DNA isn’t the main factor in the building and structure of a family. If you ask me, it’s mutual need and caring.
Welcome to the family
When my mother married the man I called Dad, he embraced my younger sister and me as his own. We never used the words “stepfather” and “stepchildren.”
Barbara was 6 and I was 11 when Dad came into our lives, and we immediately adored him. It was important to him that we felt a sense of belonging, and we did. Dad later adopted us, making his title of “Dad” legal and further cementing the relationship of parent and child.
The best dad
It was in the 1950s when our family became complete, and Dad taught us a lot of things over the years. But I think the most important thing he taught me – and probably Barbara too – is that you need not be a birth parent, and that you need not adopt a child at birth to be a loving and caring parent. He proved that to us regularly.

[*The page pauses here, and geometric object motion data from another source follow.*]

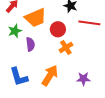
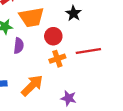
red line: (89, 23) -> (88, 51), moved, turned -30

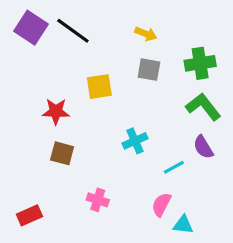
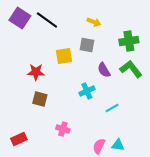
gray square: (149, 70) -> (87, 45), moved
purple semicircle: (203, 147) -> (104, 70), moved
pink semicircle: (161, 205) -> (99, 146), moved

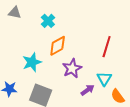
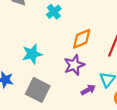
orange diamond: (58, 46) -> (82, 39), moved

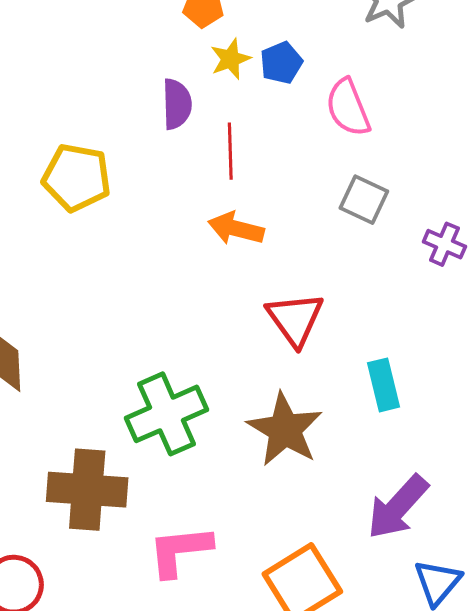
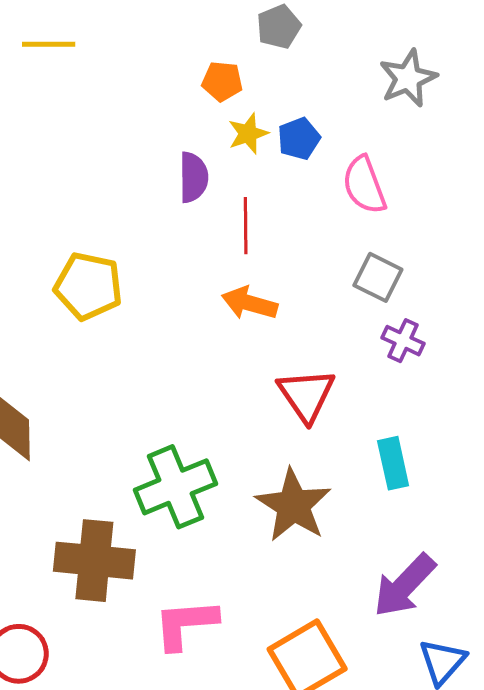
yellow pentagon: (77, 178) -> (88, 286), moved
purple cross: (444, 244) -> (403, 341), moved

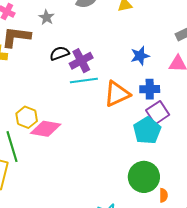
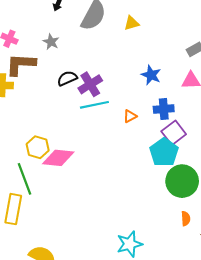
blue star: (140, 56) -> (151, 75), turned -30
orange triangle: (117, 94) -> (130, 116), size x0.5
green circle: (144, 177) -> (182, 181), moved

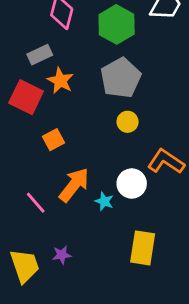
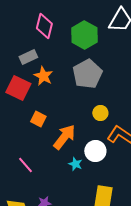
yellow circle: (128, 122) -> (100, 113), moved
orange square: (53, 140) -> (38, 119), turned -35
orange arrow: (74, 185) -> (64, 137), moved

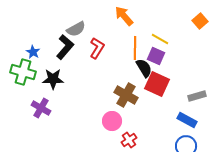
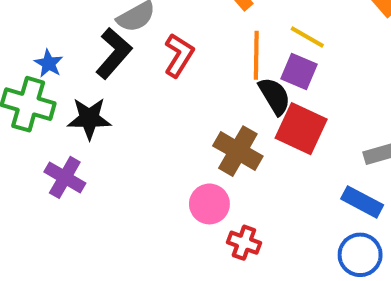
red cross: (129, 140) -> (244, 243), turned -35

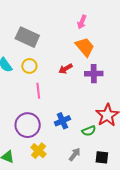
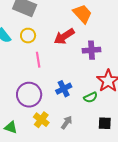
red arrow: (66, 69) -> (64, 36), size x1.5
purple cross: (94, 74) -> (91, 50), moved
gray arrow: (75, 154) -> (67, 123), moved

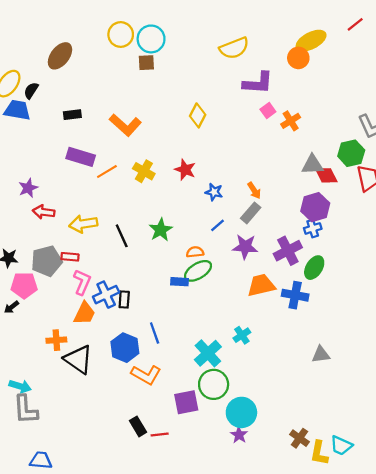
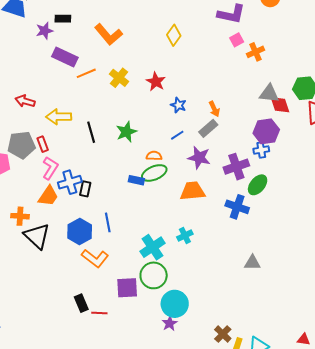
purple star: (28, 188) -> (45, 31), moved
red rectangle: (70, 257) -> (43, 144), turned 56
orange trapezoid: (261, 285) -> (193, 191), moved

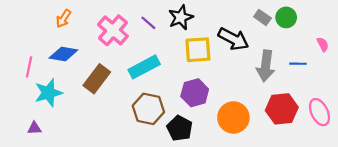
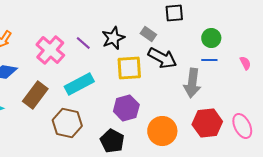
gray rectangle: (262, 17) -> (148, 34), moved
blue line: (298, 64) -> (209, 60), moved
brown hexagon: (148, 109) -> (67, 123), moved

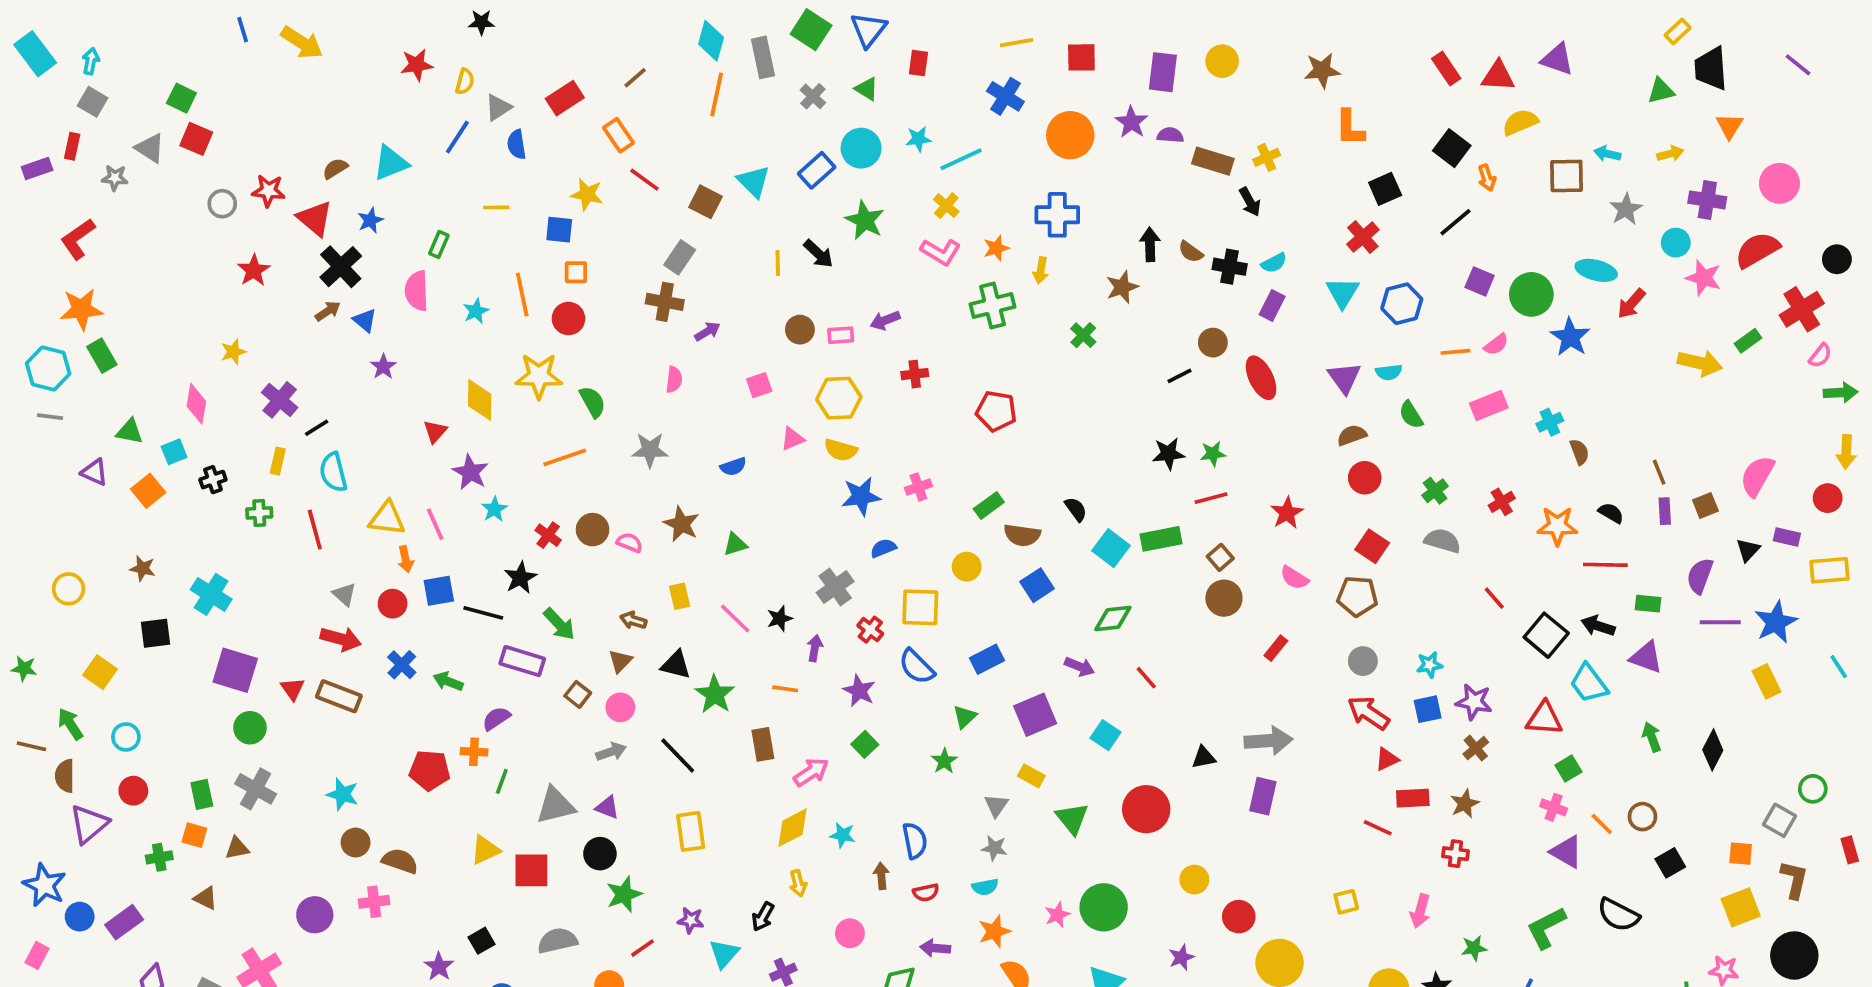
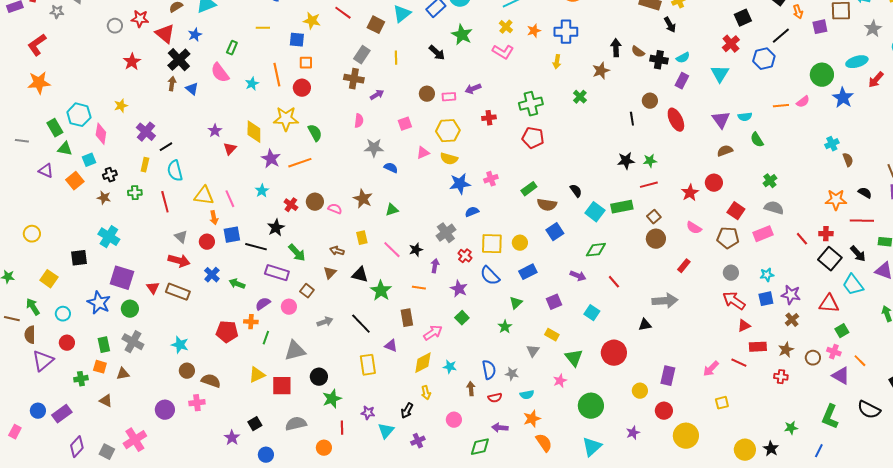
cyan triangle: (754, 181) -> (402, 14), turned 36
orange star: (996, 248) -> (534, 31), moved
yellow line: (778, 263) -> (396, 58), moved
cyan ellipse: (1596, 270) -> (857, 62), turned -30
purple square: (1480, 281) -> (820, 27), moved, turned -35
pink semicircle: (417, 291) -> (220, 73), turned -35
blue hexagon: (1402, 304) -> (764, 59), moved
green cross: (993, 306) -> (531, 104), moved
brown arrow: (328, 311) -> (172, 84), turned -48
green rectangle: (102, 356) -> (55, 128), moved
purple star: (383, 367) -> (215, 131), moved
cyan hexagon: (48, 368) -> (79, 115), moved
black line: (1180, 376) -> (632, 119), turned -72
pink rectangle: (1489, 406) -> (763, 234), moved
gray star: (650, 450) -> (374, 148), moved
blue semicircle: (733, 467) -> (391, 168), turned -136
purple star: (470, 472) -> (271, 159), moved
red circle: (1365, 478) -> (714, 183), moved
red cross: (1502, 502) -> (826, 234), moved, turned 32
yellow circle: (967, 567) -> (520, 243), moved
brown star: (143, 568) -> (104, 198), moved
black arrow: (1598, 626) -> (858, 254), turned -150
pink circle: (620, 707) -> (289, 307), moved
purple square: (1035, 715) -> (554, 302), size x0.7
gray arrow: (1268, 741) -> (665, 301), moved
purple rectangle: (1263, 796) -> (668, 376), moved
purple triangle: (607, 807) -> (391, 346), moved
brown circle: (1642, 817) -> (813, 358), moved
gray star: (994, 848) -> (512, 374), moved
blue star: (44, 885) -> (99, 303), moved
pink arrow: (1420, 911) -> (711, 369), moved, turned 30
pink star: (1057, 915) -> (560, 381), moved
green L-shape: (1546, 928) -> (830, 417), turned -40
red line: (643, 948) -> (342, 428), turned -56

Dad was a little boy in a man’s body, clear up until his death in 2005. He was a classic cutup. Later, in the face of health issues, I’m sure it was his humor and laughter that extended his life.

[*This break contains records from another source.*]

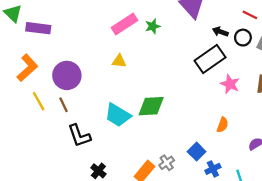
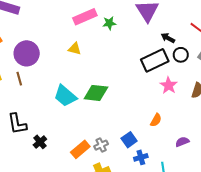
black circle: (243, 38) -> (181, 55), moved
black L-shape: (79, 136) -> (17, 124), moved

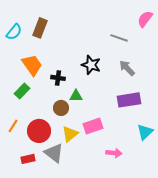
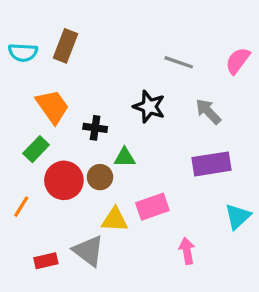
pink semicircle: (145, 19) -> (238, 61), moved
cyan semicircle: (14, 32) -> (23, 52), turned 54
gray line: (119, 38) -> (179, 62), moved
red circle: (39, 131) -> (64, 180), moved
yellow triangle: (70, 134) -> (115, 220), turned 42
pink arrow: (114, 153) -> (187, 251), turned -105

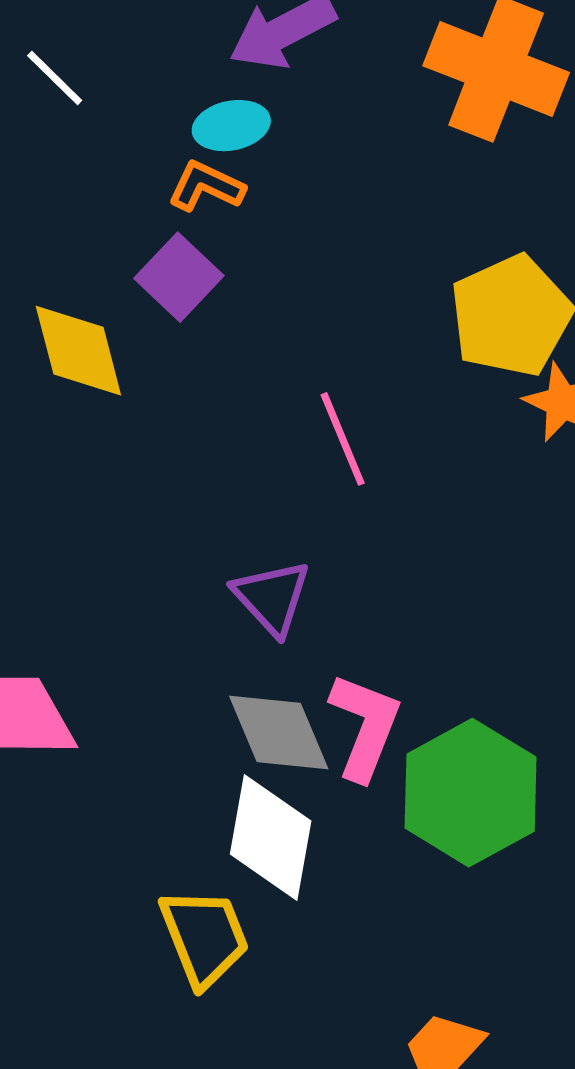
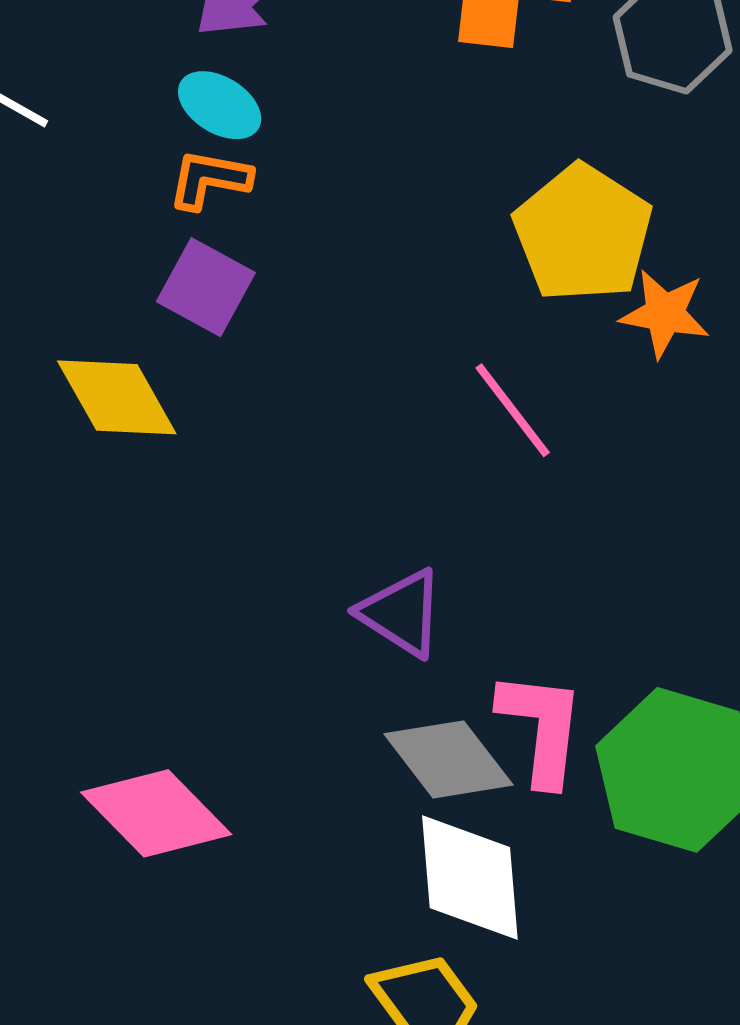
cyan ellipse: (231, 126) -> (220, 105), turned 58
pink line: (343, 439) -> (513, 410), moved

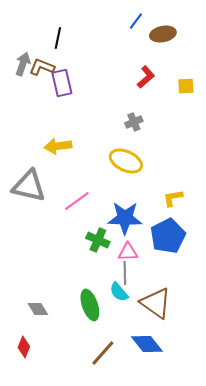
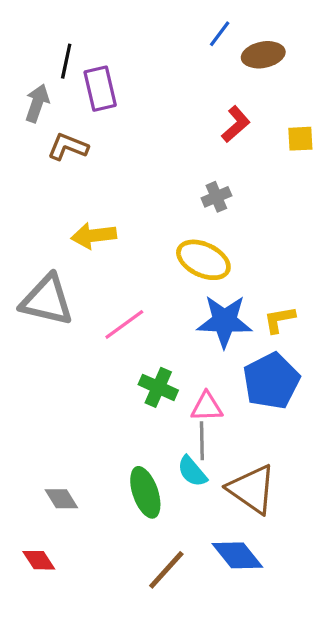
black line: (58, 38) -> (66, 61), moved
brown L-shape: (42, 67) -> (68, 147), moved
purple rectangle: (62, 83) -> (100, 89), moved
blue star: (125, 218) -> (224, 321), moved
red diamond: (24, 347) -> (39, 560), turned -55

At 81, Dad was a still a youthful child at heart and in spirit. He was the perfect father figure for us. He was always calm, always wore a grin on his face, and he was most accepting.
Dad took his role as the father of two daughters seriously. And because of that, our relationships with him were strong.
Not once in the more than 50 years he and Mom were married did Dad make Barbara or me feel that we were less than his biological children.
He was the only grandfather our children ever knew, and he was a terrific one at that. Later, when our children began having children of their own, Dad shone as a loving, adoring great-grandfather. And he always accepted his role with love and encouragement – and a grin on his face.
Despite DNA shared with someone else, it was our adopted dad who had an impact on the lives of my sister and me.